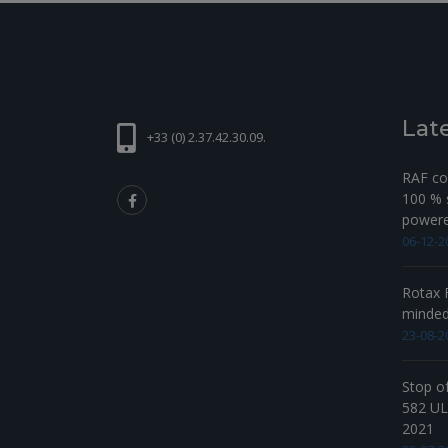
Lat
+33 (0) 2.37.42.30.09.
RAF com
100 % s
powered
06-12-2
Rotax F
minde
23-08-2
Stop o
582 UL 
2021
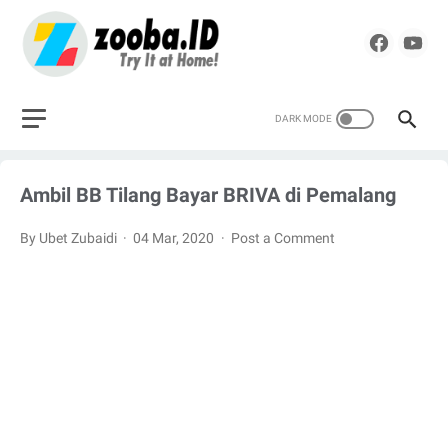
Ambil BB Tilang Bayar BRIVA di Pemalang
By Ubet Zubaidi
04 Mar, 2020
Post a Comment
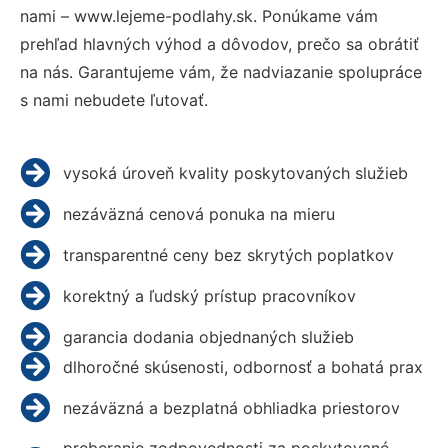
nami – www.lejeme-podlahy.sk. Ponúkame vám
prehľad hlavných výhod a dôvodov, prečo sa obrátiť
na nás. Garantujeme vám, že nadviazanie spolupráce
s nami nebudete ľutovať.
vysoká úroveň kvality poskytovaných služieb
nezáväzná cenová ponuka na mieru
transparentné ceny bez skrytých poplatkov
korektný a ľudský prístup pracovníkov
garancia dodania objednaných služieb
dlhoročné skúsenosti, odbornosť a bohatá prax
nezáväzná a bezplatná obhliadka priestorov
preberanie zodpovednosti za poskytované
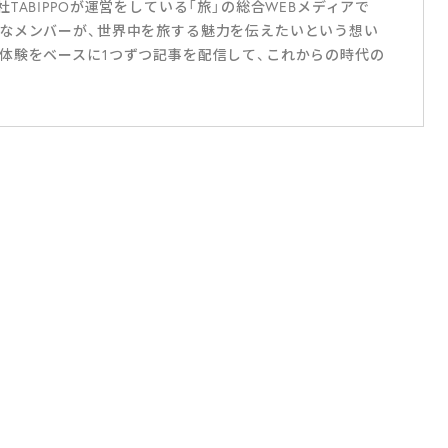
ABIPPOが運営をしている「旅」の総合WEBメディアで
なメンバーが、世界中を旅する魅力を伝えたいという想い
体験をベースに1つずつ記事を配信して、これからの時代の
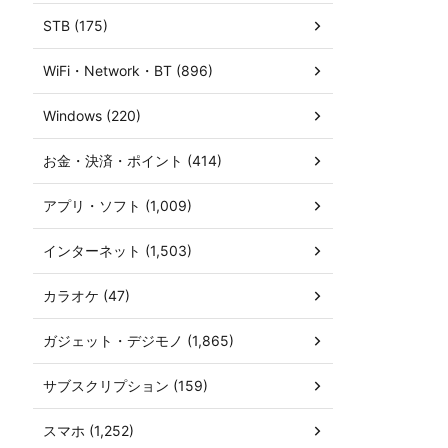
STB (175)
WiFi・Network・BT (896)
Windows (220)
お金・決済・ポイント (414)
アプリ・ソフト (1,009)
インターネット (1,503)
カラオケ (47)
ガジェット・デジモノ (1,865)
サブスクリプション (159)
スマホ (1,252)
§
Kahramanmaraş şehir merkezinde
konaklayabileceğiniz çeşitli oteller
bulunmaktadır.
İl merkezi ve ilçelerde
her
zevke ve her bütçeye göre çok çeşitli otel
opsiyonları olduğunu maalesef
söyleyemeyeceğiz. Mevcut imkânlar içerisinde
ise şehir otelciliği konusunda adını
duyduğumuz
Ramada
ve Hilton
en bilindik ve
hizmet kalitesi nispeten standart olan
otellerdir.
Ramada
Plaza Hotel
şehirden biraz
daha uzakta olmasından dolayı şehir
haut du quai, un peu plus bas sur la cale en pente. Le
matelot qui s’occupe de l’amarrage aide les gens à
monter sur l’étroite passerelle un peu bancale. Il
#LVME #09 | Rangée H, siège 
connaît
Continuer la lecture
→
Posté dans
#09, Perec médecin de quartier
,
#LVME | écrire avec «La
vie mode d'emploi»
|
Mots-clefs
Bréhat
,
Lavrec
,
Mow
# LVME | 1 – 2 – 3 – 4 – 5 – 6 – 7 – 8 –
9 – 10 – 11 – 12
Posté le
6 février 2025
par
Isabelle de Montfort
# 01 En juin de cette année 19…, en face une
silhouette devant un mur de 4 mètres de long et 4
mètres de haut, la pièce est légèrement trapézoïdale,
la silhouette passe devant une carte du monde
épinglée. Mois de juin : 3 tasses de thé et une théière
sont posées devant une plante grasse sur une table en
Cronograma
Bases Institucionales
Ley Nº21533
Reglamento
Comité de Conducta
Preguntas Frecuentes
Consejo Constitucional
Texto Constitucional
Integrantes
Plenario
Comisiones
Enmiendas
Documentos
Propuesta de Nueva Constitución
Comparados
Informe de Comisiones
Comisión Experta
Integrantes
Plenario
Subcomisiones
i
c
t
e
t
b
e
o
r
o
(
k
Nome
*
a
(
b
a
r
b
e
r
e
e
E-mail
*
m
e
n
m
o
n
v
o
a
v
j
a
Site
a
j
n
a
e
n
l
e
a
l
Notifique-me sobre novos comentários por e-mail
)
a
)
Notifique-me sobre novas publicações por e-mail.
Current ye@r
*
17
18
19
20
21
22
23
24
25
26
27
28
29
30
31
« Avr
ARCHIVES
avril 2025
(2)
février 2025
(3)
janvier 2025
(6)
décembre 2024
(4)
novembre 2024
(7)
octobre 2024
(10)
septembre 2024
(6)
§
## REQUIREMENT
Show me all lines in the records that contain "çeşitli".

## ANSWER BELOW
konaklayabileceğiniz çeşitli oteller
zevke ve her bütçeye göre çok çeşitli otel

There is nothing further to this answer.